By contrast, Seattle's streets, squares and parks include at least a dozen public outdoor sculptures of individual men.
- Those include monuments to a governor; a judge; baseball legend Ken Griffey Jr.; Norse explorer Leif Erikson; and Chief Seattle, for whom the city is named.
Why it matters: Monuments have historically been ways of "shaping collective memory," said Sasha Su-Ling Welland, chair of the Department of Gender, Women & Sexuality Studies at the University of Washington.
While there's debate about how to best honor underrepresented groups going forward, monuments to individuals send a very public message about whose achievements have been valued in the past, Welland told Axios.
What they're saying: "When we don't see people on pedestals that look like us or tell our stories, that tells us that we don't belong within veneration, we don't belong within honor, and often that we don't belong within that space," Sue Mobley, director of research at the nonprofit Monument Lab, told Axios’ Chelsea Brasted.
Zoom out: Several public art pieces in Seattle feature generic or abstract female figures that don't correspond to a real person.
- That's a common pattern. Only 6% of American monuments feature real women as their subjects, according to research by Sierra Rooney, assistant professor of art history at the University of Wisconsin-La Crosse.
- Many instead showcase allegorical female figures "representing abstract ideals such as peace, loyalty, or vice," Rooney wrote.
Yes, but: The city says it has put real women at the center of its public art program in another way: by commissioning artwork from female artists.
- More than 200 of the city's permanent civic art installations — slightly more than half — were made by women, according to the city Office of Arts & Culture.
Plus: Some artworks located inside Seattle public buildings depict notable women.
- Axios found a portrait of Sojourner Truth in a public library that bears her name; a portrait of Mary Gates in Mary Gates Hall on the University of Washington campus; and a mixed-media artwork depicting three female leaders on the 10th floor of the Seattle Municipal Court building.

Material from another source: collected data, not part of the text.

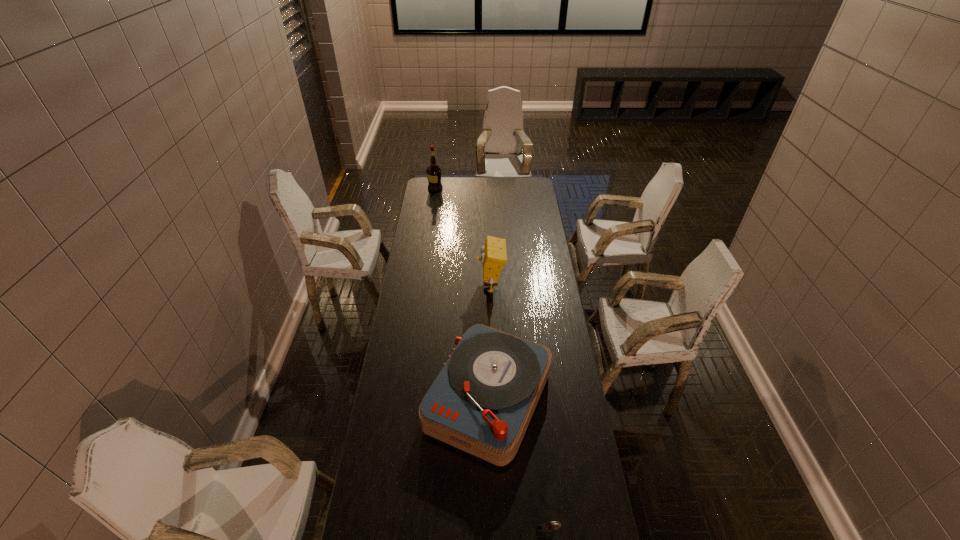 This screenshot has height=540, width=960. I want to click on the tallest object, so click(x=433, y=172).

Locate an element on the screen. the farthest object is located at coordinates (433, 172).

Where is `the third shortest object`? the third shortest object is located at coordinates (493, 254).

Locate an element on the screen. The width and height of the screenshot is (960, 540). the second farthest object is located at coordinates (493, 254).

Image resolution: width=960 pixels, height=540 pixels. Find the location of `the third tallest object`. the third tallest object is located at coordinates (482, 401).

Identify the location of the third farthest object. Image resolution: width=960 pixels, height=540 pixels. (482, 401).

Identify the location of the nearest object. (544, 530).

Locate an element on the screen. The width and height of the screenshot is (960, 540). the shortest object is located at coordinates click(544, 530).

Find the location of a particular element. This screenshot has height=540, width=960. free space located on the label of the tallest object is located at coordinates (452, 188).

Locate an element on the screen. This screenshot has width=960, height=540. vacant region located 0.150m on the face of the second tallest object is located at coordinates (445, 286). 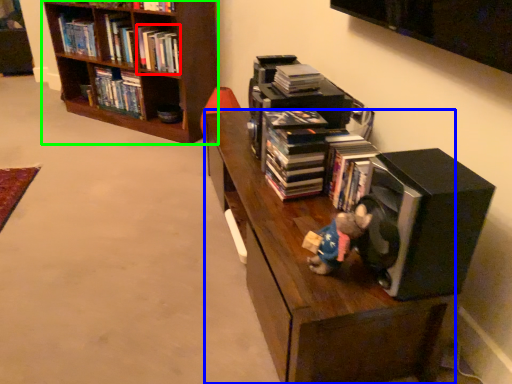 Question: Which object is the closest to the book (highlighted by a red box)? Choose among these: shelf (highlighted by a blue box) or bookcase (highlighted by a green box).

Choices:
 (A) shelf
 (B) bookcase

Answer: (B) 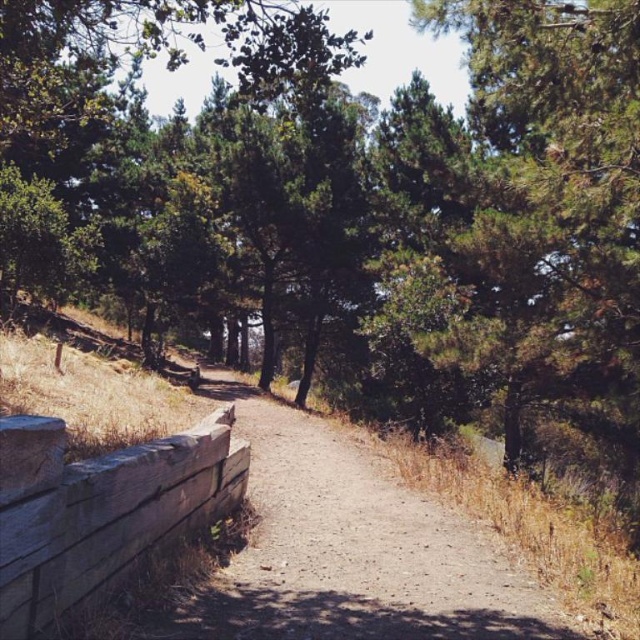 Question: Which object is closer to the camera taking this photo?

Choices:
 (A) dirt path at center
 (B) weathered wood at lower left

Answer: (B)

Question: Considering the relative positions of dirt path at center and weathered wood at lower left in the image provided, where is dirt path at center located with respect to weathered wood at lower left?

Choices:
 (A) below
 (B) above

Answer: (A)

Question: Is dirt path at center to the left of weathered wood at lower left from the viewer's perspective?

Choices:
 (A) yes
 (B) no

Answer: (B)

Question: Which point appears closest to the camera in this image?

Choices:
 (A) (68, 598)
 (B) (412, 506)

Answer: (A)

Question: Among these objects, which one is nearest to the camera?

Choices:
 (A) dirt path at center
 (B) weathered wood at lower left

Answer: (B)

Question: Can you confirm if dirt path at center is positioned above weathered wood at lower left?

Choices:
 (A) no
 (B) yes

Answer: (A)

- Because they're indoors, however, those artistic tributes will have a more limited audience than outdoor monuments, Welland said.
The bottom line: The lack of female statues and monuments reflects a power imbalance that has long existed, Welland said.
- While adding more statues of women may seem like the easy solution, the bigger challenge is to "interrogate the whole narrative of history" — who got written in, who got written out, and why, she said.